By District Energy posted 06-14-2022 16:50


News and Tribune


With environmental groups continuing to pressure utilities to develop and adopt cleaner and more cost-effective technologies for generating and delivering energy to the nation’s power grid, a joint research project based in Indiana may offer a road map for utilizing nuclear energy as part of a “green portfolio.”

In late April, Purdue University and Duke Energy announced a plan to jointly explore the feasibility of using nuclear energy to meet long-term energy needs at the university’s West Lafayette campus.

The research project focuses on studying power produced through small modular reactors (SMRs), which the International Atomic Energy Agency has indicated are among the most promising technologies when it comes to nuclear power.

“No other option holds as much potential to provide reliable, adequate electric power with zero carbon emissions,” Purdue President Mitch Daniels said in a news release.

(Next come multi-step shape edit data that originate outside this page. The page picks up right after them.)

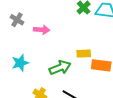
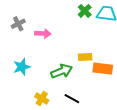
gray cross: (17, 20) -> (18, 24), turned 32

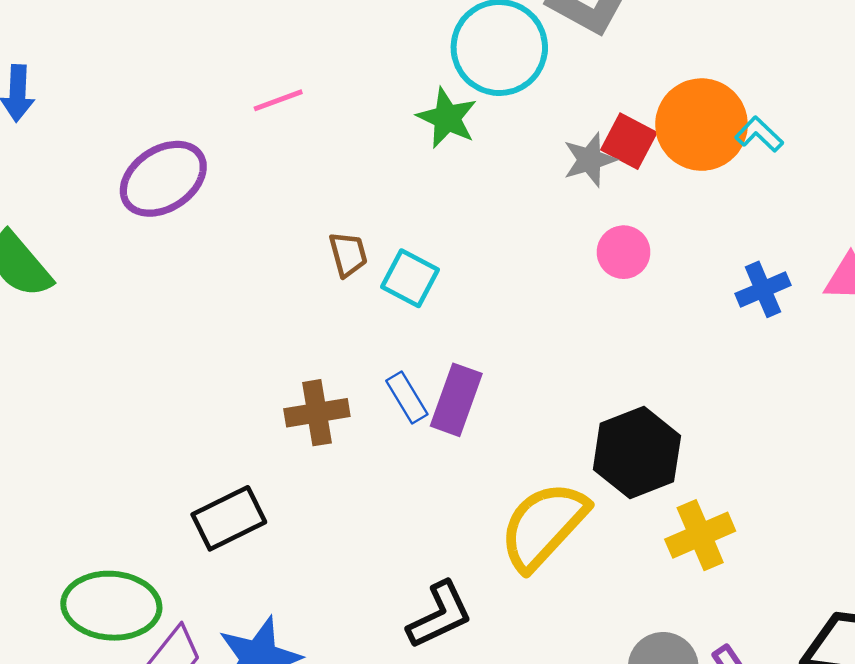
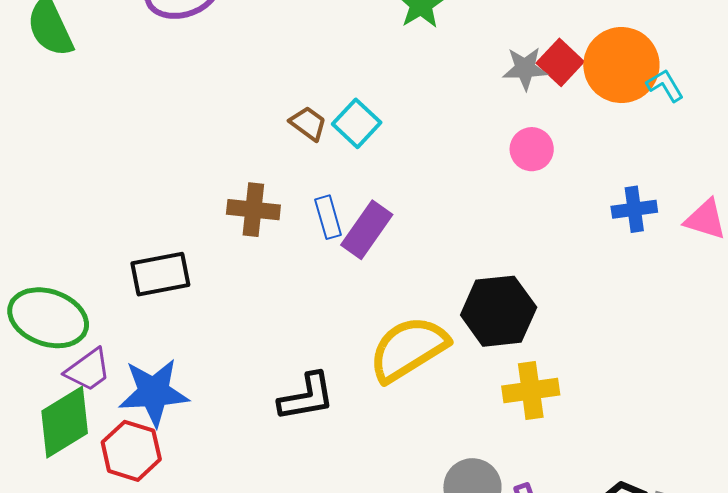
brown trapezoid: (348, 254) -> (308, 123), moved, turned -54

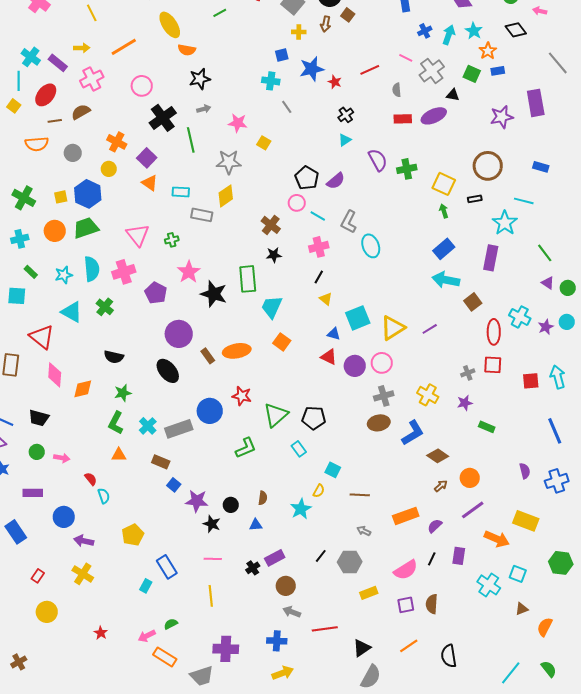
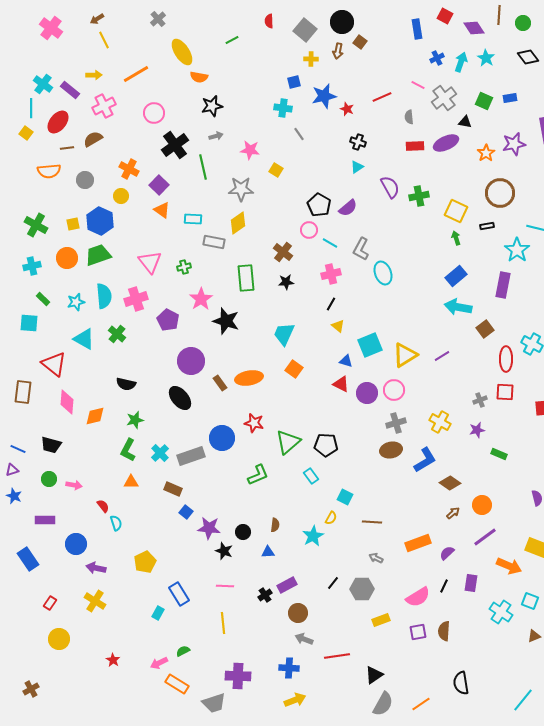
orange star: (488, 51) -> (486, 153), moved
black cross: (346, 115) -> (358, 142), turned -35
green rectangle: (248, 279) -> (246, 278), moved
orange line: (409, 646) -> (421, 704), moved

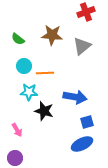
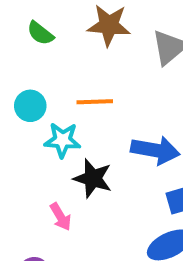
cyan circle: (24, 66) -> (30, 106), moved
pink arrow: (17, 130) -> (60, 217), moved

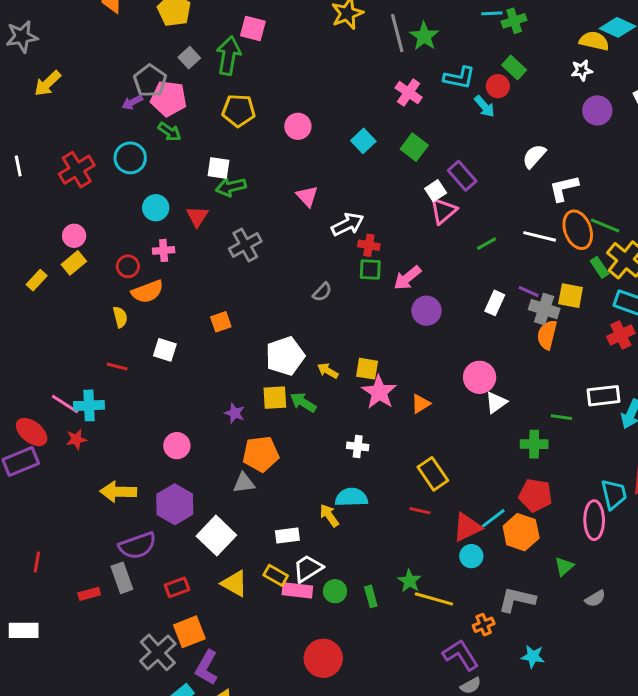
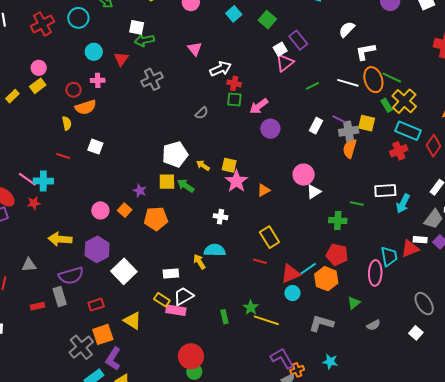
gray cross: (544, 309) -> (349, 131), turned -30
orange square: (221, 322) -> (125, 210), moved, turned -32
gray triangle: (244, 483) -> (29, 265), moved
yellow triangle: (235, 583) -> (132, 321), moved
green circle: (335, 591) -> (194, 372), moved
orange cross: (484, 625) -> (297, 370), moved

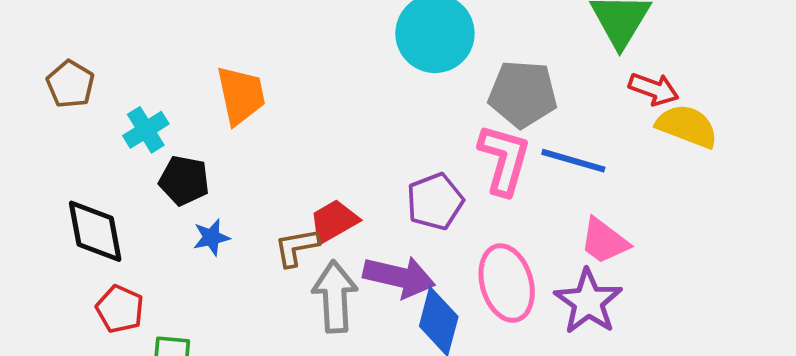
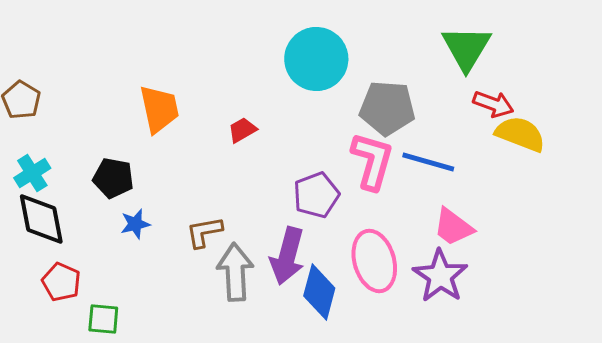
cyan cross: (146, 130) -> (32, 173), moved
red trapezoid: (334, 221) -> (242, 130), moved, size x0.7
purple arrow: (399, 277) -> (287, 256), turned 92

Although there are no SMRs in commercial production, a design approved last fall by the U.S. Nuclear Regulatory Commission could accelerate production, lower costs and improve safety over traditional reactors. Other designs would allow the reactors to be built with the ability to produce between 50 and 300 megawatts of electricity — instead of the nearly 1,000 megawatts generated by traditional nuclear reactors.

“While there are various designs in SMRs, the physics behind the technology is nothing new,” said Dr. Seungjin Kim, head of the School of Nuclear Engineering at Purdue and one of the university’s lead researchers on the project.